Technical paper

How I Built a Local AI Agent With Computer Vision

A technical overview of the OnyxKraken pattern: local models, screen perception, memory, API tools, and the difference between a chatbot and an agent that can respond to real state.

Article text

Mark "Vizion" Barnes / MarkVizion / May 2026 ## The Problem Most AI assistants are built around conversation. They receive text, return text, and occasionally call a tool. That is useful, but it is not enough for desktop work. Real desktop work depends on state: what is open, where the user is stuck, what changed after the last action, what the system can see, and which tool should be used next. That is the problem OnyxKraken is designed around. ## The Core Loop The agent needs four layers: - Perception: screen state, visual context, and observable feedback - Memory: persistent notes, prior mistakes, project context, and retrieval - Tools: APIs, file operations, browser actions, code execution, and creative software hooks - Evaluation: a way to ask whether the last action moved the system forward Without perception, the agent guesses.
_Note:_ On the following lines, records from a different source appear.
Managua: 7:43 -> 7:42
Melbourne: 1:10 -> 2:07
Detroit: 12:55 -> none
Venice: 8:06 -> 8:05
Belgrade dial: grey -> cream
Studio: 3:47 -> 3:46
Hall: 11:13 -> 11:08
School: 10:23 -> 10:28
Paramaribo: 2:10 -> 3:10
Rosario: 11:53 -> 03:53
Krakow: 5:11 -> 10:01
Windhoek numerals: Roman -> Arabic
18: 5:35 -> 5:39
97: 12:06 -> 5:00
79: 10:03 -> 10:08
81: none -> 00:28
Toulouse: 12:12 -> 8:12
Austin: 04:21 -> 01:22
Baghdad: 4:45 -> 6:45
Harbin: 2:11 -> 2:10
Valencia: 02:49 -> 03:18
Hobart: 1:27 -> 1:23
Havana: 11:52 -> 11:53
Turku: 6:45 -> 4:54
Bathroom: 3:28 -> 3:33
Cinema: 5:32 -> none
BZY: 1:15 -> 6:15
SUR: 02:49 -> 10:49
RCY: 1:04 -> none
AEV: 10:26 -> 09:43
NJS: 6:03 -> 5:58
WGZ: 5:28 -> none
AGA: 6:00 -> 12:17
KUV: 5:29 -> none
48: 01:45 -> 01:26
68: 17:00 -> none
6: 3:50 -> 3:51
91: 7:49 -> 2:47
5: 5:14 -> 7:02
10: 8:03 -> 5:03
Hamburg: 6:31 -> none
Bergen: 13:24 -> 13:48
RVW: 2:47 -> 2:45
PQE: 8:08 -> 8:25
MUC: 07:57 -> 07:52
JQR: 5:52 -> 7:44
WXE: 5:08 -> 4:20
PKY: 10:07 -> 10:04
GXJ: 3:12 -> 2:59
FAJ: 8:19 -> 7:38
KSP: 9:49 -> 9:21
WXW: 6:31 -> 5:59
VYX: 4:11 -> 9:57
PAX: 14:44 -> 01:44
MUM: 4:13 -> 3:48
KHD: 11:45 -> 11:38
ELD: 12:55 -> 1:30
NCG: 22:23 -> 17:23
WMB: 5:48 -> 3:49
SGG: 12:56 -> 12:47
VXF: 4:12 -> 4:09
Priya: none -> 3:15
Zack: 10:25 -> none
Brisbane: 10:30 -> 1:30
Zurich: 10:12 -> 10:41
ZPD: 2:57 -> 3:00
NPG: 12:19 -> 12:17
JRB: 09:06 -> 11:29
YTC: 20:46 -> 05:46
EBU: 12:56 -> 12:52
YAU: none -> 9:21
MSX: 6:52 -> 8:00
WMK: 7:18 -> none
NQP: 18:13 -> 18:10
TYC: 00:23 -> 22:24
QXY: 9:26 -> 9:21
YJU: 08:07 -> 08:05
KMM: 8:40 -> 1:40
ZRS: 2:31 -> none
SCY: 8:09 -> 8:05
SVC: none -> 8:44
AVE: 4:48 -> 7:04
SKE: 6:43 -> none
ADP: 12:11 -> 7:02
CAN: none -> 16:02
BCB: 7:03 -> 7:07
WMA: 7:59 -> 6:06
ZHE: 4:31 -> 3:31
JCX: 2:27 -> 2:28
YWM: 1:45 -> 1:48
Without memory, it repeats. Without tools, it only talks. Without evaluation, it drifts. ## Why Local-First Matters Local-first architecture changes the economics and the feel of the system. A desktop agent runs constantly. It cannot treat every small reasoning step like a premium cloud event. Local models let the system stay near the work. Cloud models can still be useful, but they should be escalation paths, not the whole foundation. ## The Design Lesson The goal is not to make the assistant sound smarter. The goal is to make it more situated. An agent that can see state, remember context, call tools, and evaluate outcomes becomes a workflow system. That is the difference between chat as an interface and AI as infrastructure. ## What This Proves OnyxKraken is the flagship proof system because it shows the architecture behind the portfolio: - local AI orchestration - computer vision context - persistent memory - API surfaces - tool routing - creative software automation - shipped interfaces around the agent That is the core of my AI product work: not prompts in isolation, but systems that can respond to the world around them.